Introduction

Data Cleaning and EDA

In this report I analyzed various factors in the Redfin Health dataset from March 2024. This dataset was comprised of 48 variables and 3015 observations. It is made up of a combination of Maine and New Hampshire house pricing with various home factors. It was combined with a numerically converted BRFSS dataset that we’ve previously looked at.

In approach to this assignment, I initially performed a preliminary exploratory data analysis. This allowed insight into the data in it’s raw form. I mainly focused on housing factors that influence a homes price. I took the numerical columns of interest and generated correlation tables, matrices, and other plots to get a sense of the most pronounced variables. Some of the columns that stood out with higher correlation coefficients were x_square_feet and number of baths in a home. Other variables I wanted to include in my analysis were number of beds, lot size, and days on the market. Additionally, two categorical variables I wanted to explore were property type and state or province. After creating a new data frame with the variables of interest I proceeded to clean the numerical columns removing outliers and NAs.

Click to expand
rf <- read.csv("redfin_health_March2024.csv")
rf <- clean_names(rf)

# EDA with skimr and DataExplorer

rf_subset <- rf %>%
  select_if(is.numeric)

rf_subset_house <- rf_subset[2:10]
rf_subset_house_NA <- na.omit(rf_subset_house)

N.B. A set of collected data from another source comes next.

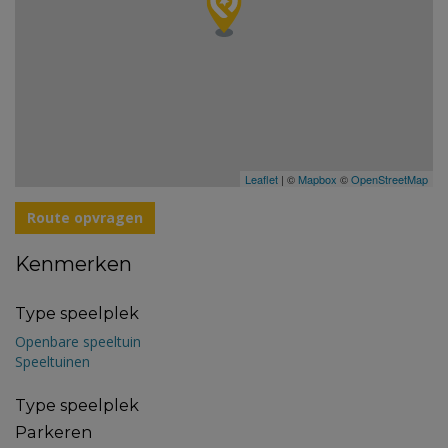
Leaflet
| ©
Mapbox
©
OpenStreetMap
Route opvragen
Kenmerken
Type speelplek
Openbare speeltuin
Speeltuinen
Type speelplek
Parkeren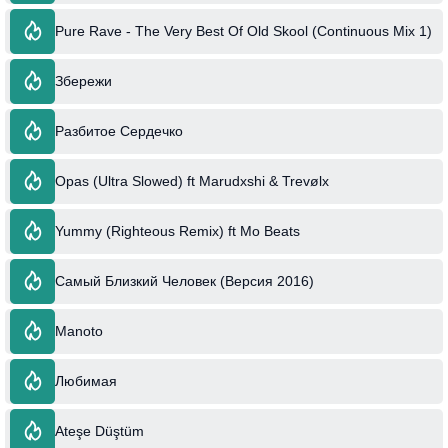
Pure Rave - The Very Best Of Old Skool (Continuous Mix 1)
Збережи
Разбитое Сердечко
Opas (Ultra Slowed) ft Marudxshi & Trevølx
Yummy (Righteous Remix) ft Mo Beats
Самый Близкий Человек (Версия 2016)
Manoto
Любимая
Ateşe Düştüm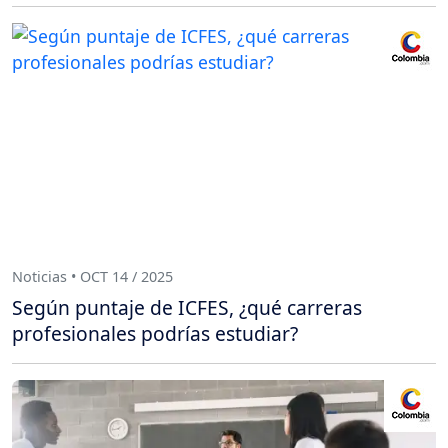
Noticias • OCT 14 / 2025
Según puntaje de ICFES, ¿qué carreras
profesionales podrías estudiar?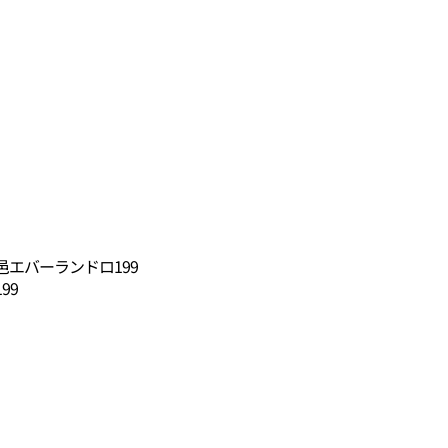
エバーランドロ199
99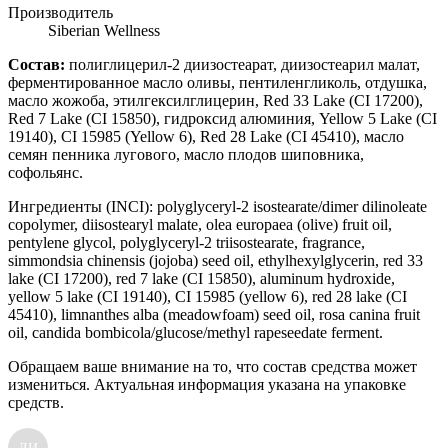
Производитель
Siberian Wellness
Cостав:
полиглицерил-2 диизостеарат, диизостеарил малат,
ферментированное масло оливы, пентиленгликоль, отдушка,
масло жожоба, этилгексилглицерин, Red 33 Lake (CI 17200),
Red 7 Lake (CI 15850), гидроксид алюминия, Yellow 5 Lake (CI
19140), CI 15985 (Yellow 6), Red 28 Lake (CI 45410), масло
семян пенника лугового, масло плодов шиповника,
софольянс.
Ингредиенты (INCI): polyglyceryl-2 isostearate/dimer dilinoleate
copolymer, diisostearyl malate, olea europaea (olive) fruit oil,
pentylene glycol, polyglyceryl-2 triisostearate, fragrance,
simmondsia chinensis (jojoba) seed oil, ethylhexylglycerin, red 33
lake (CI 17200), red 7 lake (CI 15850), aluminum hydroxide,
yellow 5 lake (CI 19140), CI 15985 (yellow 6), red 28 lake (CI
45410), limnanthes alba (meadowfoam) seed oil, rosa canina fruit
oil, candida bombicola/glucose/methyl rapeseedate ferment.
Обращаем ваше внимание на то, что состав средства может
измениться. Актуальная информация указана на упаковке
средств.
ЛИ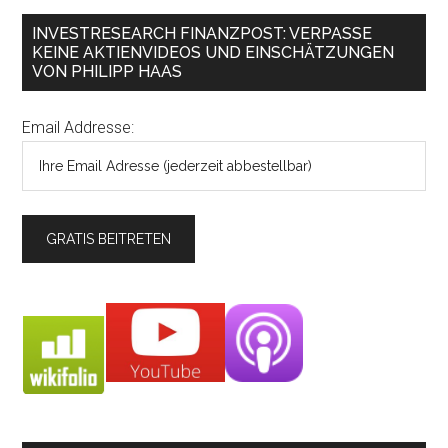
INVESTRESEARCH FINANZPOST: VERPASSE
KEINE AKTIENVIDEOS UND EINSCHÄTZUNGEN
VON PHILIPP HAAS
Email Addresse: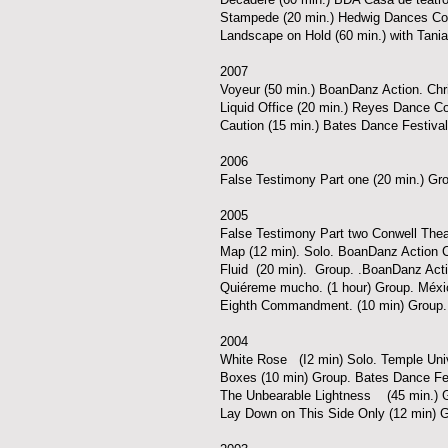
Stampede (20 min.) Hedwig Dances C
Landscape on Hold (60 min.) with Tania
2007
Voyeur (50 min.) BoanDanz Action. Chri
Liquid Office (20 min.) Reyes Dance C
Caution (15 min.) Bates Dance Festival
2006
False Testimony Part one (20 min.) Gr
2005
False Testimony Part two Conwell Thea
Map (12 min). Solo. BoanDanz Action Co
Fluid (20 min). Group. .BoanDanz Actio
Quiéreme mucho. (1 hour) Group. Méxi
Eighth Commandment. (10 min) Group. 
2004
White Rose (I2 min) Solo. Temple Unive
Boxes (10 min) Group. Bates Danc
The Unbearable Lightness (45 min.) 
Lay Down on This Side Only (12 min) 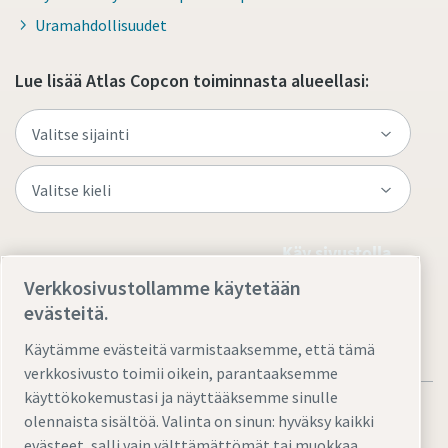
Uramahdollisuudet
Lue lisää Atlas Copcon toiminnasta alueellasi:
Käy sivustolla
Verkkosivustollamme käytetään
evästeitä.
Käytämme evästeitä varmistaaksemme, että tämä
verkkosivusto toimii oikein, parantaaksemme
käyttökokemustasi ja näyttääksemme sinulle
olennaista sisältöä. Valinta on sinun: hyväksy kaikki
evästeet, salli vain välttämättömät tai muokkaa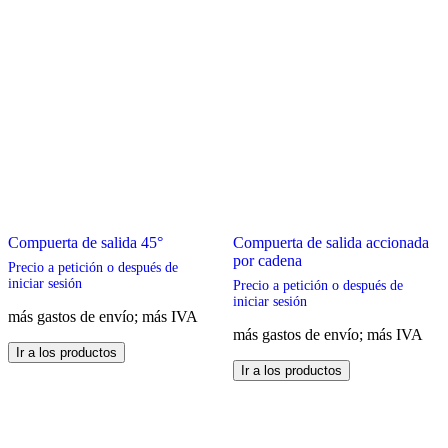
Compuerta de salida 45°
Compuerta de salida accionada
por cadena
Precio a petición o después de
iniciar sesión
Precio a petición o después de
iniciar sesión
más gastos de envío; más IVA
más gastos de envío; más IVA
Este
Ir a los productos
producto
Este
Ir a los productos
tiene
producto
múltiples
tiene
variantes.
múltiples
Las
variantes.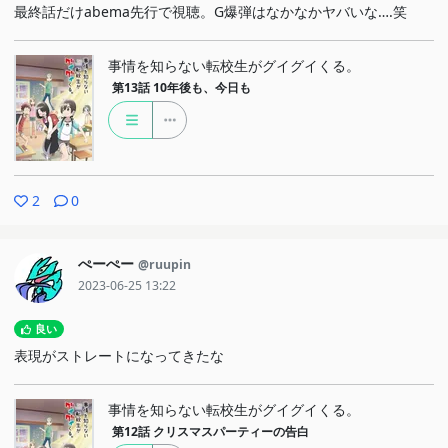
最終話だけabema先行で視聴。G爆弾はなかなかヤバいな….笑
事情を知らない転校生がグイグイくる。
第13話
10年後も、今日も
2
0
ぺーぺー
@ruupin
2023-06-25 13:22
良い
表現がストレートになってきたな
事情を知らない転校生がグイグイくる。
第12話
クリスマスパーティーの告白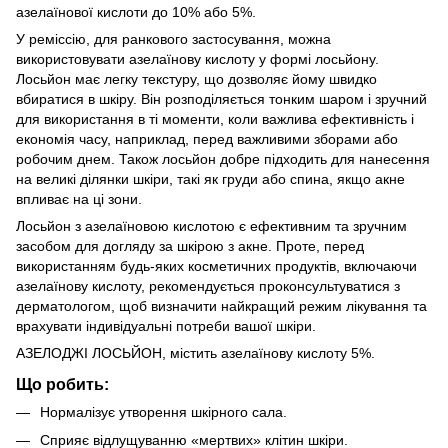
азелаїнової кислоти до 10% або 5%.
У реміссію, для ранкового застосування, можна
використовувати азелаїнову кислоту у формі лосьйону.
Лосьйон має легку текстуру, що дозволяє йому швидко
вбиратися в шкіру. Він розподіляється тонким шаром і зручний
для використання в ті моменти, коли важлива ефективність і
економія часу, наприклад, перед важливими зборами або
робочим днем. Також лосьйон добре підходить для нанесення
на великі ділянки шкіри, такі як груди або спина, якщо акне
впливає на ці зони.
Лосьйон з азелаїновою кислотою є ефективним та зручним
засобом для догляду за шкірою з акне. Проте, перед
використанням будь-яких косметичних продуктів, включаючи
азелаїнову кислоту, рекомендується проконсультуватися з
дерматологом, щоб визначити найкращий режим лікування та
врахувати індивідуальні потреби вашої шкіри.
АЗЕЛОДЖІ ЛОСЬЙОН, містить азелаїнову кислоту 5%.
Що робить:
Нормалізує утворення шкірного сала.
Сприяє відлущуванню «мертвих» клітин шкіри.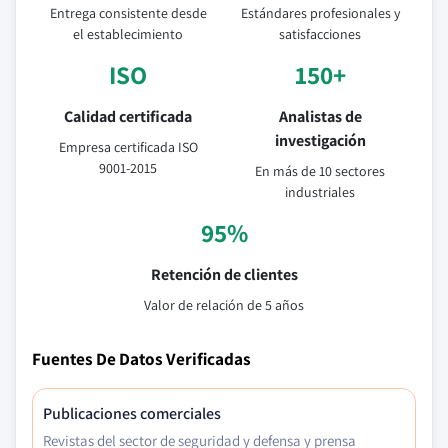
Entrega consistente desde
Estándares profesionales y
el establecimiento
satisfacciones
ISO
150+
Calidad certificada
Analistas de
investigación
Empresa certificada ISO
9001-2015
En más de 10 sectores
industriales
95%
Retención de clientes
Valor de relación de 5 años
Fuentes De Datos Verificadas
Publicaciones comerciales
Revistas del sector de seguridad y defensa y prensa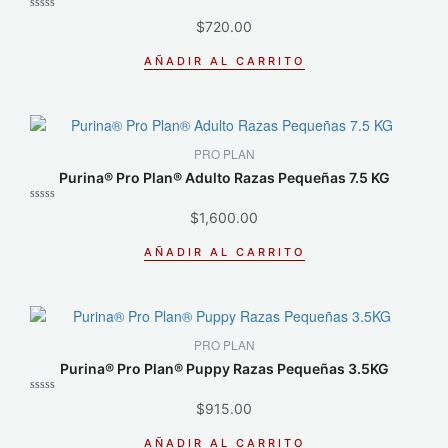
Valorado
$
720.00
con
0
de
AÑADIR AL CARRITO
5
PRO PLAN
Purina® Pro Plan® Adulto Razas Pequeñas 7.5 KG
Valorado
$
1,600.00
con
0
de
AÑADIR AL CARRITO
5
PRO PLAN
Purina® Pro Plan® Puppy Razas Pequeñas 3.5KG
Valorado
$
915.00
con
0
de
AÑADIR AL CARRITO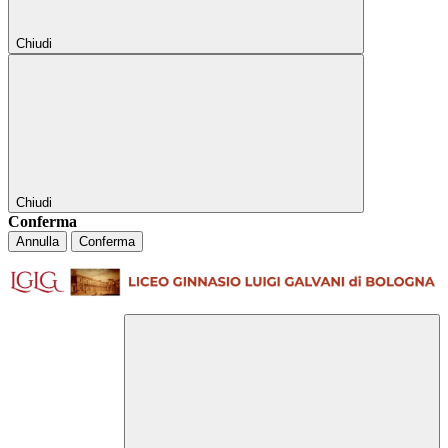
Chiudi
Chiudi
Conferma
Annulla
Conferma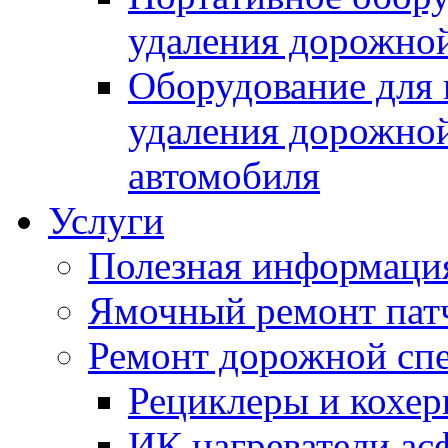
удаления дорожной
Оборудование для 
удаления дорожной
автомобиля
Услуги
Полезная информаци
Ямочный ремонт пат
Ремонт дорожной спе
Рециклеры и кохе
ИК нагреватели ас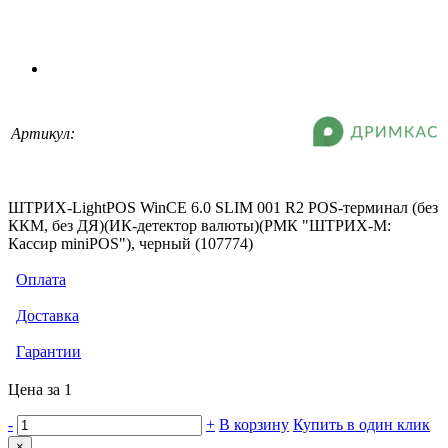
Артикул:
ШТРИХ-LightPOS WinCE 6.0 SLIM 001 R2 POS-терминал (без
ККМ, без ДЯ)(ИК-детектор валюты)(РМК "ШТРИХ-М:
Кассир miniPOS"), черный (107774)
Оплата
Доставка
Гарантии
Цена за 1
-
+
В корзину
Купить в один клик
×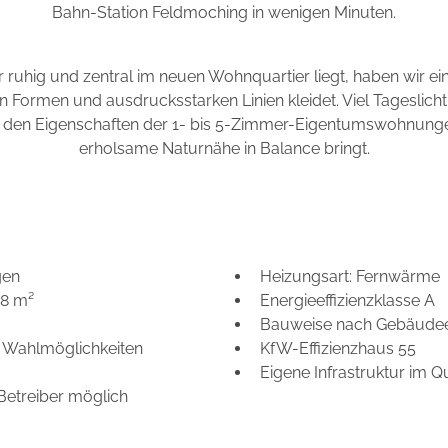
Bahn-Station Feldmoching in wenigen Minuten.
ruhig und zentral im neuen Wohnquartier liegt, haben wir ein 
aren Formen und ausdrucksstarken Linien kleidet. Viel Tageslic
 den Eigenschaften der 1- bis 5-Zimmer-Eigentumswohnungen
erholsame Naturnähe in Balance bringt.
gen
Heizungsart: Fernwärme
18 m²
Energieeffizienzklasse A
Bauweise nach Gebäudee
 Wahlmöglichkeiten
KfW-Effizienzhaus 55
Eigene Infrastruktur im Qu
Betreiber möglich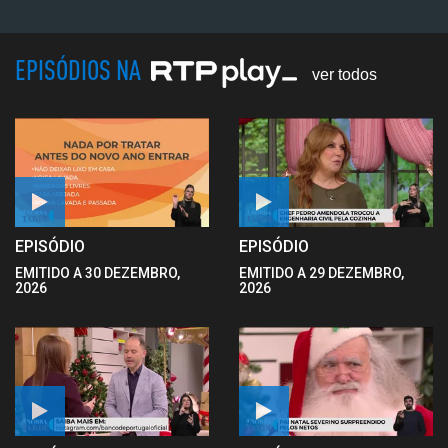
EPISÓDIOS NA
ver todos
EPISÓDIO
EPISÓDIO
EMITIDO A 30 DEZEMBRO,
EMITIDO A 29 DEZEMBRO,
2026
2026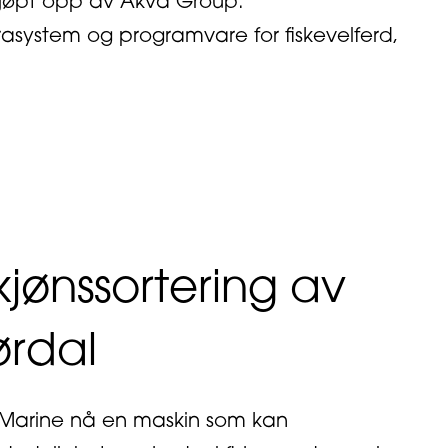
 kjøpt opp av Akva Group.
asystem og programvare for fiskevelferd,
kjønssortering av
ørdal
x Marine nå en maskin som kan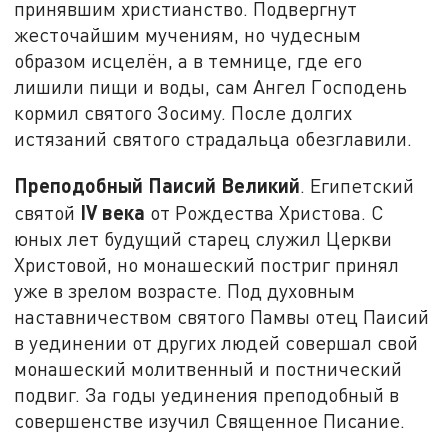
принявшим христианство. Подвергнут
жесточайшим мучениям, но чудесным
образом исцелён, а в темнице, где его
лишили пищи и воды, сам Ангел Господень
кормил святого Зосиму. После долгих
истязаний святого страдальца обезглавили.
Преподобный Паисий Великий
. Египетский
IV
века
святой
от Рождества Христова. С
юных лет будущий старец служил Церкви
Христовой, но монашеский постриг принял
уже в зрелом возрасте. Под духовным
наставничеством святого Памвы отец Паисий
в уединении от других людей совершал свой
монашеский молитвенный и постнический
подвиг. За годы уединения преподобный в
совершенстве изучил Священное Писание.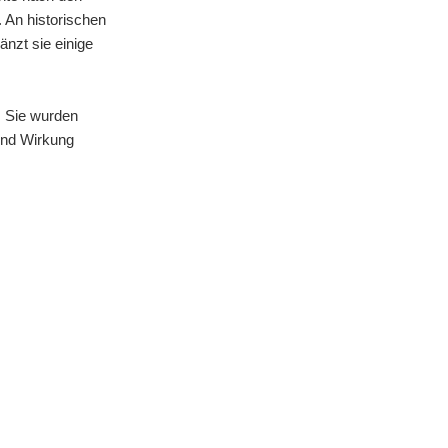
. An historischen
änzt sie einige
r. Sie wurden
und Wirkung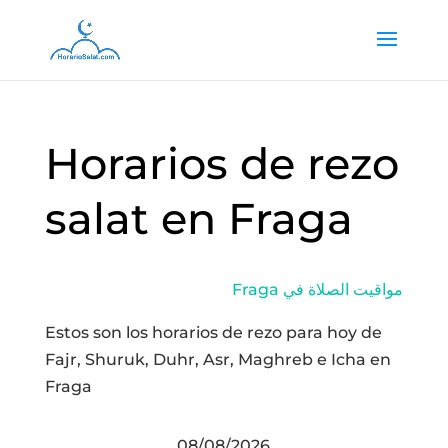
Horarios de rezo
salat en Fraga
Fraga مواقيت الصلاة في
Estos son los horarios de rezo para hoy de
Fajr, Shuruk, Duhr, Asr, Maghreb e Icha en
Fraga
08/08/2026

plot_missing(rf_subset_house)

plot_histogram(rf_subset_house)

plot_boxplot(rf_subset_house, by="price")
## Warning: Removed 7618 rows containing non-finite outside the scale range
## (`stat_boxplot()`).

plot_correlation(rf_subset_house_NA)

plot_density(rf_subset_house)

rf_house <- rf |> dplyr::select(price, beds, baths, lot_size, x_square_feet, days_on_market, property_type, state_or_province)

# Removing outliers for Price

variable <- rf_house$price
variable <- na.omit(variable)
# Calculate the IQR
Q1 <- quantile(variable, 0.25)
Q3 <- quantile(variable, 0.75)
IQR <- Q3 - Q1

# Define the upper and lower bounds for outliers
lower_bound <- Q1 - 1.5 * IQR
upper_bound <- Q3 + 1.5 * IQR
lower_bound <- as.integer(lower_bound)
upper_bound <- as.integer(upper_bound)
rf_house <- rf_house |> filter(price >= lower_bound & price <= upper_bound)

# removing outliers for x_square_feet

variable <- rf_house$x_square_feet
variable <- na.omit(variable)
# Calculate the IQR
Q1 <- quantile(variable, 0.25)
Q3 <- quantile(variable, 0.75)
IQR <- Q3 - Q1

# Define the upper and lower bounds for outliers
lower_bound <- Q1 - 1.5 * IQR
upper_bound <- Q3 + 1.5 * IQR
lower_bound <- as.integer(lower_bound)
upper_bound <- as.integer(upper_bound)
rf_house <- rf_house |> filter(x_square_feet >= lower_bound & x_square_feet <= upper_bound)

# Removing outliers for number of baths

variable <- rf_house$baths
variable <- na.omit(variable)
# Calculate the IQR
Q1 <- quantile(variable, 0.25)
Q3 <- quantile(variable, 0.75)
IQR <- Q3 - Q1

# Define the upper and lower bounds for outliers
lower_bound <- Q1 - 1.5 * IQR
upper_bound <- Q3 + 1.5 * IQR
lower_bound <- as.integer(lower_bound)
upper_bound <- as.integer(upper_bound)
rf_house <- rf_house |> filter(baths >= lower_bound & baths <= upper_bound)


# Removing outliers for number of beds

variable <- rf_house$beds
variable <- na.omit(variable)
# Calculate the IQR
Q1 <- quantile(variable, 0.25)
Q3 <- quantile(variable, 0.75)
IQR <- Q3 - Q1

# Define the upper and lower bounds for outliers
lower_bound <- Q1 - 1.5 * IQR
upper_bound <- Q3 + 1.5 * IQR
lower_bound <- as.integer(lower_bound)
upper_bound <- as.integer(upper_bound)
rf_house <- rf_house |> filter(beds >= lower_bound & beds <= upper_bound)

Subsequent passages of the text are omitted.